Any picture among the records should be left out, please; retype the rest exactly.

== Dataset records ==

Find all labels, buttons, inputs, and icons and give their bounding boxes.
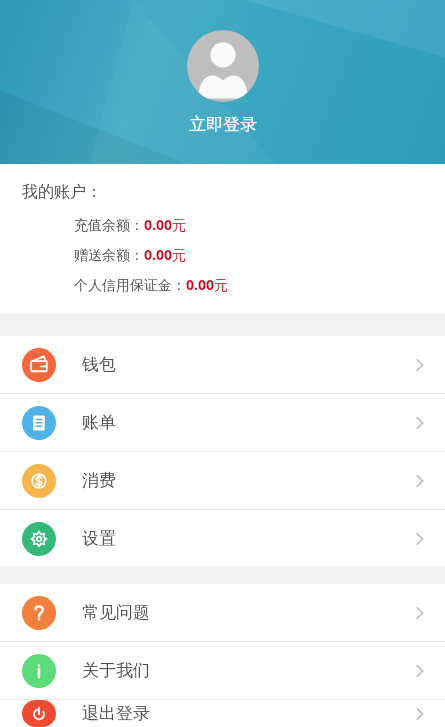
staticText: 设置 <box>82 528 116 549</box>
staticText: 我的账户： <box>22 182 102 202</box>
staticText: 充值余额：0.00元 <box>74 215 186 234</box>
staticText: 常见问题 <box>82 602 150 623</box>
button[interactable]: 关于我们 <box>0 642 445 699</box>
button[interactable]: 账单 <box>0 394 445 451</box>
staticText: 账单 <box>82 412 116 433</box>
staticText: 退出登录 <box>82 703 150 724</box>
button[interactable]: 立即登录 <box>0 0 445 164</box>
staticText: 消费 <box>82 470 116 491</box>
staticText: 钱包 <box>82 354 116 375</box>
button[interactable]: 消费 <box>0 452 445 509</box>
staticText: 关于我们 <box>82 660 150 681</box>
button[interactable]: 常见问题 <box>0 584 445 641</box>
staticText: 个人信用保证金：0.00元 <box>74 275 228 294</box>
button[interactable]: 设置 <box>0 510 445 567</box>
staticText: 赠送余额：0.00元 <box>74 245 186 264</box>
button[interactable]: 钱包 <box>0 336 445 393</box>
button[interactable]: 退出登录 <box>0 700 445 727</box>
staticText: 立即登录 <box>189 114 257 135</box>
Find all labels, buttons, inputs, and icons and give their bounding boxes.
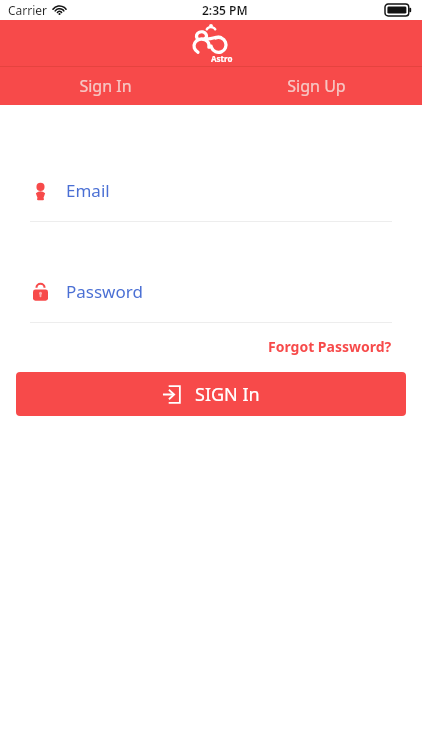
staticText: Forgot Password? [268,337,392,356]
button[interactable]: SIGN In [16,372,406,416]
staticText: SIGN In [195,382,260,407]
staticText: Carrier [8,2,48,18]
staticText: Password [66,280,143,303]
button[interactable]: Password [30,280,392,323]
staticText: Email [66,179,110,202]
other: User [33,183,48,200]
staticText: Sign In [79,75,132,97]
staticText: 2:35 PM [202,2,248,18]
button[interactable]: Sign Up [211,67,422,105]
button[interactable]: Sign In [0,67,211,105]
other: Password [33,283,48,301]
staticText: Astro [211,53,233,64]
staticText: Sign Up [287,75,346,97]
button[interactable]: User [30,179,392,222]
button[interactable]: Forgot Password? [264,333,396,360]
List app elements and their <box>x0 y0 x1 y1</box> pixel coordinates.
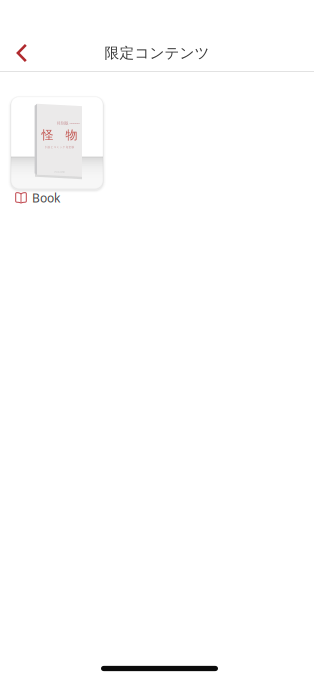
staticText: Book <box>32 190 60 206</box>
staticText: 怪 物 <box>42 128 78 142</box>
staticText: 特別版 ───── <box>57 121 80 126</box>
button[interactable]: Back <box>0 31 44 75</box>
staticText: 小説とコミック完全版 <box>45 145 75 149</box>
staticText: 限定コンテンツ <box>104 44 210 62</box>
button[interactable]: 特別版 ───── <box>11 97 103 206</box>
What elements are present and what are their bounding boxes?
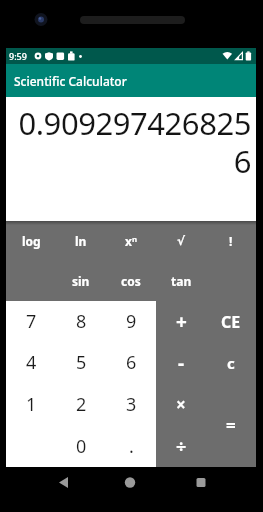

===

▶ Solved problem:
Find all labels, buttons, inputs, and icons and give their bounding boxes.
staticText: 设置 <box>82 528 116 549</box>
staticText: 我的账户： <box>22 182 102 202</box>
staticText: 充值余额：0.00元 <box>74 215 186 234</box>
staticText: 常见问题 <box>82 602 150 623</box>
button[interactable]: 关于我们 <box>0 642 445 699</box>
button[interactable]: 账单 <box>0 394 445 451</box>
staticText: 账单 <box>82 412 116 433</box>
staticText: 退出登录 <box>82 703 150 724</box>
button[interactable]: 立即登录 <box>0 0 445 164</box>
staticText: 消费 <box>82 470 116 491</box>
staticText: 钱包 <box>82 354 116 375</box>
button[interactable]: 消费 <box>0 452 445 509</box>
staticText: 关于我们 <box>82 660 150 681</box>
button[interactable]: 常见问题 <box>0 584 445 641</box>
staticText: 个人信用保证金：0.00元 <box>74 275 228 294</box>
button[interactable]: 设置 <box>0 510 445 567</box>
staticText: 赠送余额：0.00元 <box>74 245 186 264</box>
button[interactable]: 钱包 <box>0 336 445 393</box>
button[interactable]: 退出登录 <box>0 700 445 727</box>
staticText: 立即登录 <box>189 114 257 135</box>
Find all labels, buttons, inputs, and icons and give their bounding boxes.
staticText: Forgot Password? [268,337,392,356]
button[interactable]: SIGN In [16,372,406,416]
staticText: SIGN In [195,382,260,407]
staticText: Carrier [8,2,48,18]
staticText: Password [66,280,143,303]
button[interactable]: Password [30,280,392,323]
staticText: Email [66,179,110,202]
other: User [33,183,48,200]
staticText: Sign In [79,75,132,97]
staticText: 2:35 PM [202,2,248,18]
button[interactable]: Sign Up [211,67,422,105]
button[interactable]: Sign In [0,67,211,105]
other: Password [33,283,48,301]
staticText: Astro [211,53,233,64]
staticText: Sign Up [287,75,346,97]
button[interactable]: User [30,179,392,222]
button[interactable]: Forgot Password? [264,333,396,360]
List app elements and their <box>x0 y0 x1 y1</box> pixel coordinates.
staticText: Book <box>32 190 60 206</box>
staticText: 怪 物 <box>42 128 78 142</box>
staticText: 特別版 ───── <box>57 121 80 126</box>
button[interactable]: Back <box>0 31 44 75</box>
staticText: 小説とコミック完全版 <box>45 145 75 149</box>
staticText: 限定コンテンツ <box>104 44 210 62</box>
button[interactable]: 特別版 ───── <box>11 97 103 206</box>
What elements are present and what are their bounding boxes?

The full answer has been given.